The Company intends to allocate the net proceeds for payments under existing mineral property option agreements and for general corporate and working capital purposes.

In connection with the Offering, the Company paid certain eligible third parties dealing at arm’s length with the Company (the “Finders“): (i) cash commissions totalling $23,908.50, representing 7% of the proceeds raised from subscribers introduced to the Company by such Finders; and (ii) an aggregate of 79,695 non-transferable broker warrants (the “Broker Warrants“), representing 7% of the number of Units sold to such subscribers, each exercisable to acquire one common share of the Company for 24 months from the date of issuance at exercise price of $0.30 per share, subject to adjustment and acceleration provisions in certain circumstances. 

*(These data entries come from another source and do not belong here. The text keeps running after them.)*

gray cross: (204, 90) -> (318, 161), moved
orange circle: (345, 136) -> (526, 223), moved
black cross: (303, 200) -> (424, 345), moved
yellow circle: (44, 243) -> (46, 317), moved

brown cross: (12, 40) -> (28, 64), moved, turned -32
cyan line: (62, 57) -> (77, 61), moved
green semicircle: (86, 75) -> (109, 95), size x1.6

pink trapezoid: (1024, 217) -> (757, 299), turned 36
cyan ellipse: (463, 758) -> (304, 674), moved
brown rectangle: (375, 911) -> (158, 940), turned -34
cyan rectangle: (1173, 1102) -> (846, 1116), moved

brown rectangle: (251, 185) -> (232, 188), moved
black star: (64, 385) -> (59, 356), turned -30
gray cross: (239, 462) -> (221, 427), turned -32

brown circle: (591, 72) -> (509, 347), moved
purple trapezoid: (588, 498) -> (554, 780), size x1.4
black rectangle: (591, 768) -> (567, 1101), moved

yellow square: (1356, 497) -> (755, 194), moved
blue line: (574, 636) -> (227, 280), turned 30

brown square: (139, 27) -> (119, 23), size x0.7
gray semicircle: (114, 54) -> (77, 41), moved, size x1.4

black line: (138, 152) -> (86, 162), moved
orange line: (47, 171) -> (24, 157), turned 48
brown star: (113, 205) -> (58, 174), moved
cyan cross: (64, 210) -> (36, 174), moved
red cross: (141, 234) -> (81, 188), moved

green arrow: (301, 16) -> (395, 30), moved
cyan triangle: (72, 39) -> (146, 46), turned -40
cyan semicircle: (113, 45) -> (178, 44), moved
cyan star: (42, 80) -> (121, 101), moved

The securities issued pursuant to the Offering will be subject to a four-month hold period from their date of issuance. The offered securities have not been registered under the U.S. Securities Act of 1933, as amended, and may not be offered or sold in the United States absent registration or an applicable exemption from the registration requirements. This news release shall not constitute an offer to sell or the solicitation of an offer to buy nor shall there be any sale of the securities in any state in which such offer, solicitation or sale would be unlawful.

About Beyond Lithium Inc.

Beyond Lithium Inc. is the largest greenfield lithium exploration player in Ontario with 63 high potential greenfield lithium properties totalling over 195,000 hectares. The Company has adopted the project generator business model to maximize funds available for exploration projects, while minimizing shareholder dilution. Beyond Lithium is advancing certain of its projects with its exploration team and will seek to option other properties to joint venture partners. Partnering on various projects will provide a source of non-dilutive working capital, partner-funded exploration, and long-term residual exposure to exploration success.